0

I am trying to retrieve the last img scr of a web page doing webscraping with BeautifulSoup. So far I am trying to use a selector but it if impossible for me to find anything after the ::before selector.

The basic code is:

import requests
from bs4 import BeautifulSoup

s = requests.session()
r = s.get("https://www.immobiliare.it/vendita-case/milano/forlanini/?criterio=dataModifica&ordine=desc")

soup = BeautifulSoup(r.content, "lxml")

for property in soup.find_all("li", {"class": "nd-list__item in-realEstateResults__item"}):

The HTML code of the page has the following structure:

Each li class="nd-list__item in-realEstateResults__item" is a property I want to extract the img src from.
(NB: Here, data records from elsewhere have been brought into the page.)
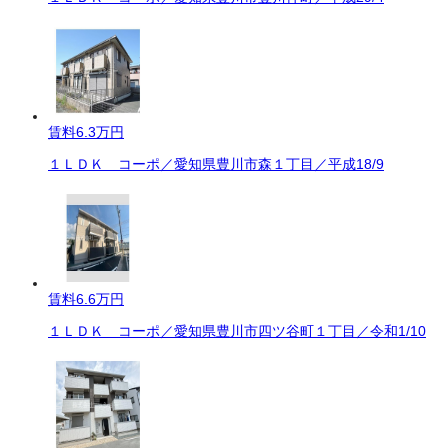
賃料
6.3万円
１ＬＤＫ コーポ／愛知県豊川市森１丁目／平成18/9
賃料
6.6万円
１ＬＤＫ コーポ／愛知県豊川市四ツ谷町１丁目／令和1/10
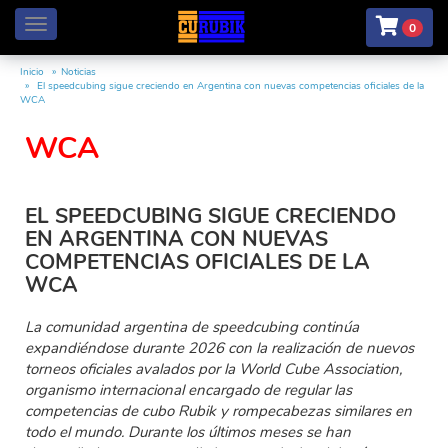
Menú
0
Inicio
Noticias
El speedcubing sigue creciendo en Argentina con nuevas competencias oficiales de la
WCA
WCA
EL SPEEDCUBING SIGUE CRECIENDO
EN ARGENTINA CON NUEVAS
COMPETENCIAS OFICIALES DE LA
WCA
La comunidad argentina de speedcubing continúa
expandiéndose durante 2026 con la realización de nuevos
torneos oficiales avalados por la World Cube Association,
organismo internacional encargado de regular las
competencias de cubo Rubik y rompecabezas similares en
todo el mundo. Durante los últimos meses se han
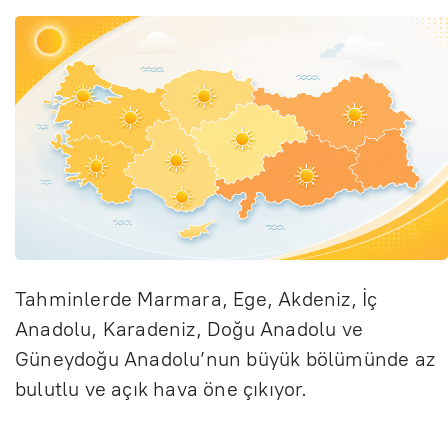
Tahminlerde Marmara, Ege, Akdeniz, İç
Anadolu, Karadeniz, Doğu Anadolu ve
Güneydoğu Anadolu’nun büyük bölümünde az
bulutlu ve açık hava öne çıkıyor.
Each li class="nd-list__item in-realEstateResults__item" is a property I want to extract the img src from

Bear in mind that the first image has an easier html code, I cannot get the src from the rest of them

8
  • The html code is not valid. The class attribute does not close in line 6 nor does it in all subsequent div. Even the div elements do not close correctly. Commented Jan 5, 2023 at 12:23
  • If you know it's the last image, why not use soup.find_all('img')[-1]['src']? Commented Jan 5, 2023 at 12:26
  • It is a example code, the html code is much more larger in complex, however this part have this exactly structure. The soup.find_all('img') does not find that image. Commented Jan 5, 2023 at 12:34
  • you lost closing quotes in class nd-slideshow__item Commented Jan 5, 2023 at 12:42
  • 1
    The img <> does not appear in the soup, this is why I think i need to select more thing. Commented Jan 5, 2023 at 14:39

3 Answers 3

3

EDIT

I have to correct my initial statement:

The use of the rather sluggish selenium is not absolutely necessary and it is also possible to implement it using requests and beautifulsoup.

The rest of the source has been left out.